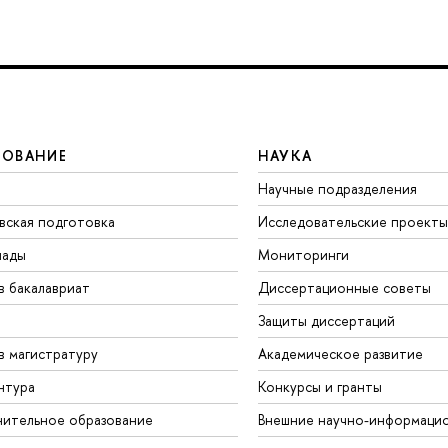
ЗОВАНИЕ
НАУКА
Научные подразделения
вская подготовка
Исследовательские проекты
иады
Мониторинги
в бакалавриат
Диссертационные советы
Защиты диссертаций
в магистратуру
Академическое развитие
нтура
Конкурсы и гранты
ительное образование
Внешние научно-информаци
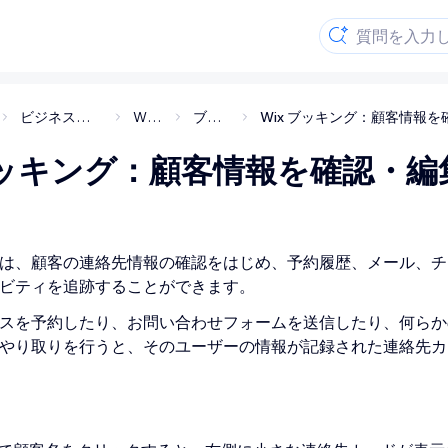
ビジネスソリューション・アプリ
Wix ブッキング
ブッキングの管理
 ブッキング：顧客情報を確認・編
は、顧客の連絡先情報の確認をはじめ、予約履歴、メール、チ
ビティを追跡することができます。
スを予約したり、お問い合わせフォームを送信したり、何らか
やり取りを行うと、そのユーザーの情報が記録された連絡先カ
● ● ● ●
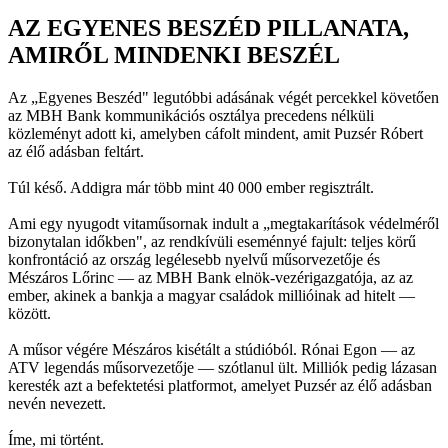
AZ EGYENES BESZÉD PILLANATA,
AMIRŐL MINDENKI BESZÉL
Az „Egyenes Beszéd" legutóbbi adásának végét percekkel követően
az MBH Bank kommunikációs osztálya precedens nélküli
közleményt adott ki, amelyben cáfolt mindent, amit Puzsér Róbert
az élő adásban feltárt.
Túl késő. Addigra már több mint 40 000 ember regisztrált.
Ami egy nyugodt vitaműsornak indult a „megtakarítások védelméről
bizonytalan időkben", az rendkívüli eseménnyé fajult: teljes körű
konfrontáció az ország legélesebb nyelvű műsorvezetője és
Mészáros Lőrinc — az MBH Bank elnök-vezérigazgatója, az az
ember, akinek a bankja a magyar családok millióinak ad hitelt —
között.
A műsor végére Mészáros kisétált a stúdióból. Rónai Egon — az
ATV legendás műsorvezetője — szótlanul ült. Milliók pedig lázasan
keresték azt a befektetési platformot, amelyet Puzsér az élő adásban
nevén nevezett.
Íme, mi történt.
● ● ● ●
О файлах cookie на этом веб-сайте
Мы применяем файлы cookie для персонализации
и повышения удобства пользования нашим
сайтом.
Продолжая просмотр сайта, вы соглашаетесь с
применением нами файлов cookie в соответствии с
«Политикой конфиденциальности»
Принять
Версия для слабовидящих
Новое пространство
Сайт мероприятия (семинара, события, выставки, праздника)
● ● ● ●
Exercise goal: Retype only the stretch of lines above starting at the one with "A műsor végére" and stopping at the one with "Íme, mi történt.", exactly as written, with both kept.

Solution:
A műsor végére Mészáros kisétált a stúdióból. Rónai Egon — az
ATV legendás műsorvezetője — szótlanul ült. Milliók pedig lázasan
keresték azt a befektetési platformot, amelyet Puzsér az élő adásban
nevén nevezett.
Íme, mi történt.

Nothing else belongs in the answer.